Небо с журавликом увековечив

ВГЛУБЬ

 

                       «…Какая польза человеку,

                       если он приобретёт весь мир,

                       а душе своей повредит?..»

                                              Евангелие от Матфея 16:26

 

1

 

Смотришь на звёзды, падаешь в свой колодец.

Дно, как аквариум, в зеркале – быт-уродец.
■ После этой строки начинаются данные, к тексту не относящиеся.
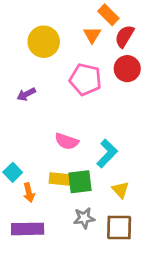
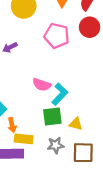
cyan L-shape: (107, 153) -> (60, 94), moved
yellow rectangle: (61, 179) -> (24, 139), moved
yellow triangle: (120, 190) -> (76, 124), moved, turned -32

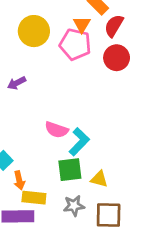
pink pentagon: (57, 36) -> (75, 44), moved

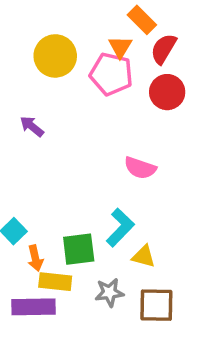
purple arrow: (17, 83) -> (32, 126), turned 66
pink semicircle: (57, 130) -> (140, 168), moved
cyan L-shape: (79, 142) -> (120, 227), moved
green square: (70, 170) -> (79, 249), moved

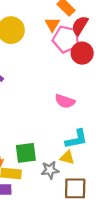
pink pentagon: (111, 74) -> (66, 39), moved
cyan L-shape: (120, 227) -> (76, 139), moved, turned 35
gray star: (109, 292) -> (50, 170), moved

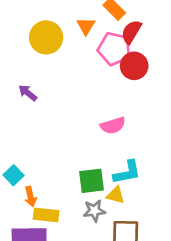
orange triangle: (52, 24) -> (86, 26), moved
pink semicircle: (65, 101) -> (113, 125), turned -36
green square: (26, 153) -> (92, 181), moved

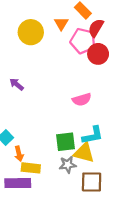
purple arrow: (28, 93) -> (17, 84), moved
yellow triangle: (116, 195) -> (84, 153), size x1.5

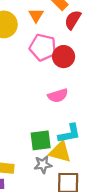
pink pentagon: (83, 41) -> (43, 47), moved
red circle: (98, 54) -> (64, 57), moved

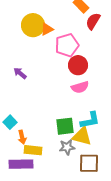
orange triangle: (36, 15) -> (47, 29), moved, turned 32
pink pentagon: (43, 47) -> (67, 45), turned -30
red circle: (64, 57) -> (78, 65), moved

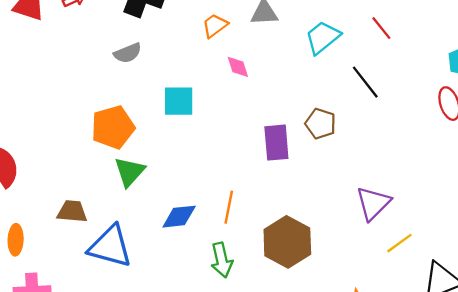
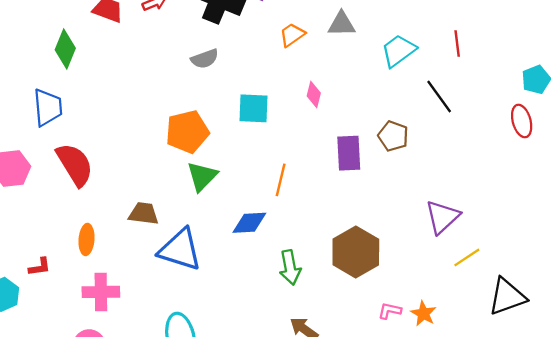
red line: (381, 28) -> (457, 44), turned 30
pink diamond: (238, 67) -> (314, 94), moved, turned 30
orange line: (229, 207) -> (281, 180), moved

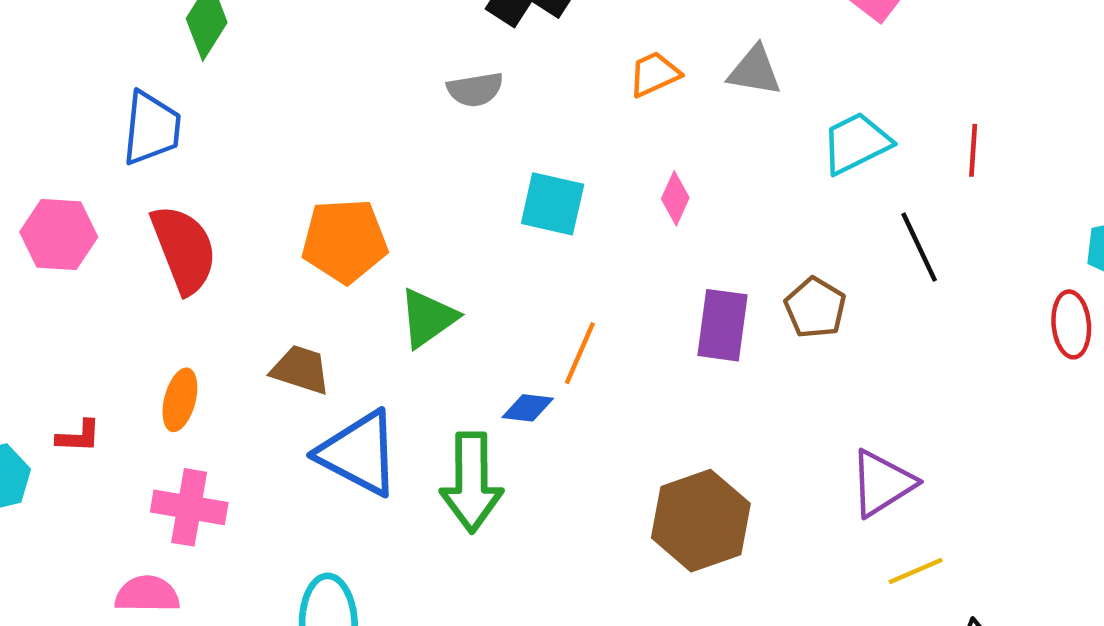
orange pentagon: (187, 132) -> (345, 241), moved
blue diamond: (249, 223) -> (528, 408), moved, size x0.7
green arrow: (290, 267) -> (471, 482), moved, size x1.4

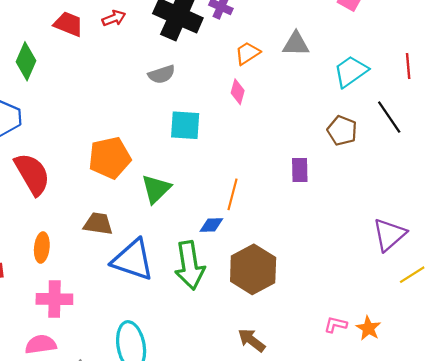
pink diamond: (675, 198) -> (238, 92), moved
cyan square: (553, 204) -> (185, 125), moved
brown pentagon: (815, 308) -> (342, 131), moved
purple rectangle: (723, 325) -> (300, 170), size x0.7
brown hexagon: (701, 521) -> (253, 269), moved

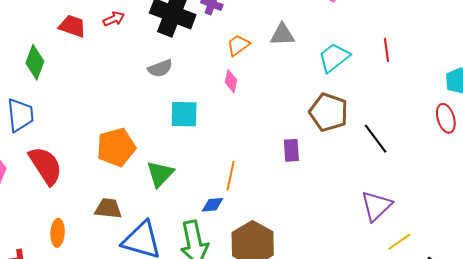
black line: (389, 117) -> (376, 139), moved
brown pentagon: (342, 131) -> (329, 112), size x1.4

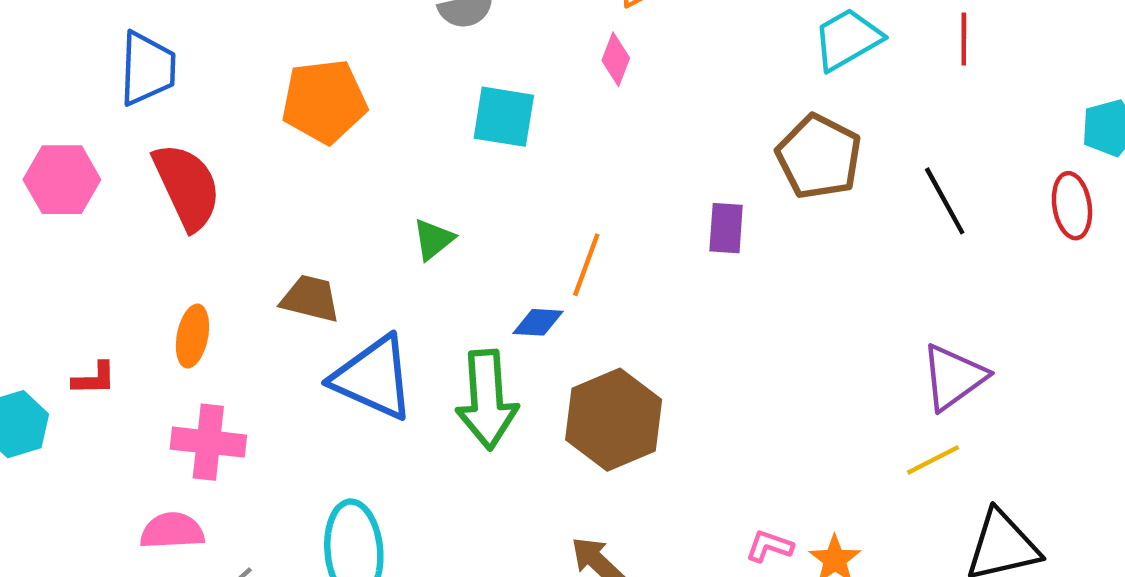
black line: (376, 139) -> (945, 201), moved
orange pentagon: (116, 147) -> (324, 101), moved
green triangle: (160, 174) -> (433, 239), size x0.7
purple triangle: (376, 206) -> (954, 377), moved

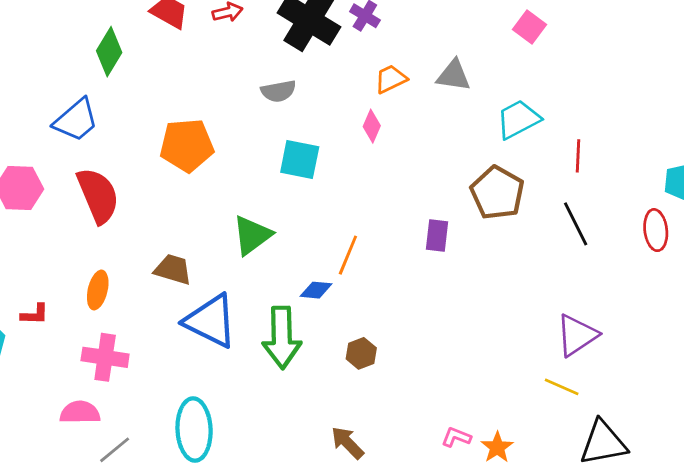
red line: (964, 39) -> (578, 156), moved
blue trapezoid: (147, 68) -> (76, 120), turned 45
green triangle: (433, 239) -> (252, 235), size x1.5
brown hexagon: (614, 420) -> (361, 353), size x0.5
yellow line: (933, 460) -> (562, 387), turned 48

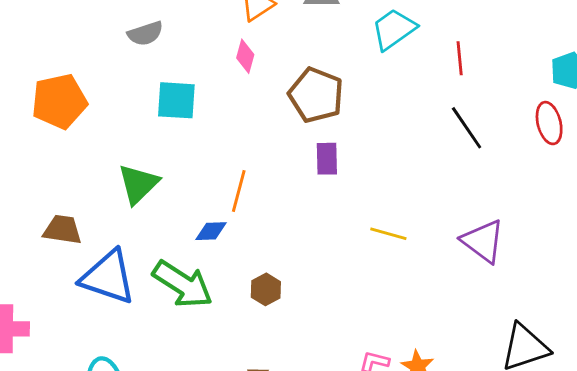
brown pentagon: (497, 193) -> (316, 95), moved
purple triangle: (577, 335) -> (483, 241), turned -42
green arrow: (282, 338) -> (183, 284), turned -48
yellow line: (562, 387) -> (388, 234), moved

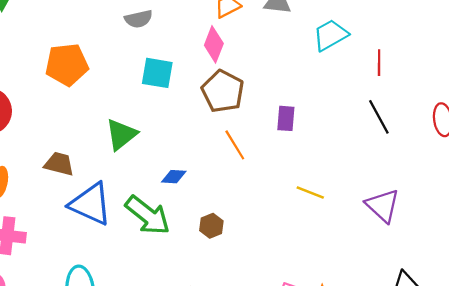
pink diamond: (245, 56) -> (214, 44), size x1.4
brown pentagon: (316, 95) -> (223, 91), moved
purple rectangle: (327, 159) -> (286, 118), moved
orange line: (239, 191) -> (235, 145), moved, turned -52

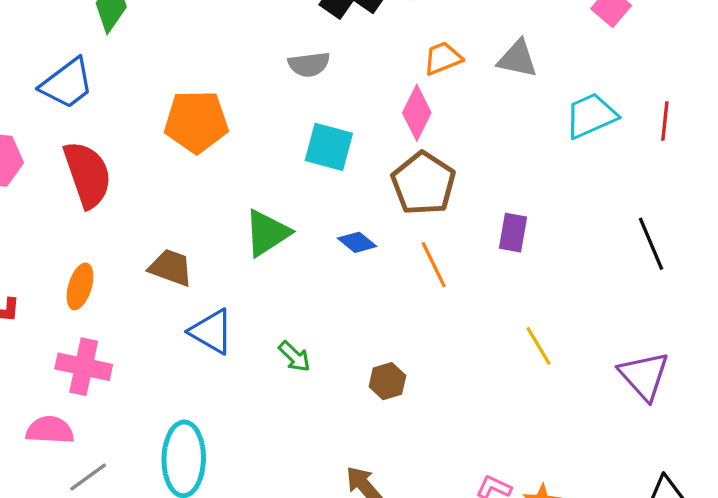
red line: (379, 63) -> (665, 121), moved
blue diamond: (174, 177) -> (357, 242), moved, turned 30
yellow line: (310, 193) -> (539, 346), turned 32
blue triangle: (91, 204) -> (212, 332), size x0.7
green arrow: (148, 215) -> (294, 356), size x0.5

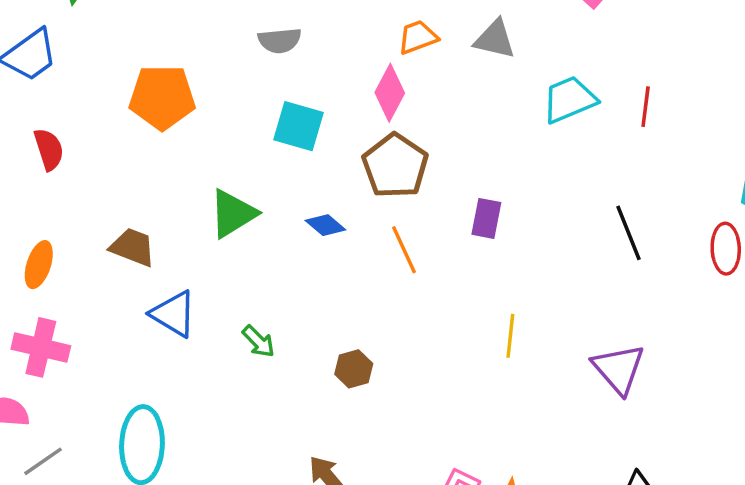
red semicircle: (87, 174) -> (49, 149), size x0.6
yellow line: (539, 346) -> (510, 336), turned 36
Нежная рыба без чешуи в рассоле

плавает рядом, время твоё мусолит.

Нежная рыба к веку плывёт и к глазу,

видит в зрачке условность, или не сразу.

Птицы вьют гнёзда, ветер доносит песни.

Смотришь на звёзды и на ладони лестниц,

что-то неладное не замечаешь сходу –

воду глотаешь, воду глотаешь,

воду.

 

2

 

Корни всех слов

силой одной сплетаются,

мирятся в солнечном слове,

но без него скитаются.

Боготворятся в нём, на языках роятся.

Так имена братаются

с небушком в святцах.

Так просыпаются с хлебушком-словом дети.

 

Душно в колодце, к ночи холод и ветер.

Что-то болит. Глубина ли?

Камешки бренные,

стен гримуары с ятями и теоремами,

споры с собой, образами, c альфа, омега,

Лотом, не помнящим соль и не знающим снега.

 

Клювом малюет лесенку чёрная курочка,

квочкой прикинется, душенькой в перьях,

дурочкой.

 

3

 

Если родился на свет, если могуч твой ор,

ключ тебе будет.

Дверь распахнётся. Или – на спор

болью распашут тело,

болью разбудят.

 

Ветер зашепчет, сонно тростник качнётся:

что там внутри пещерного инородца?

Если как глина речь и язык не залип,

вылепят сердце твоё –

мягкое сердце-всхлип.

 

Слышишь Пиндара? Всхлип он несёт,

словно знамя –

каждый распятый слог

вечный – богами занят.

 

4

 

Крылья к зиме распустил

ангел на ветке акации,

в сердце своём человека баюкает.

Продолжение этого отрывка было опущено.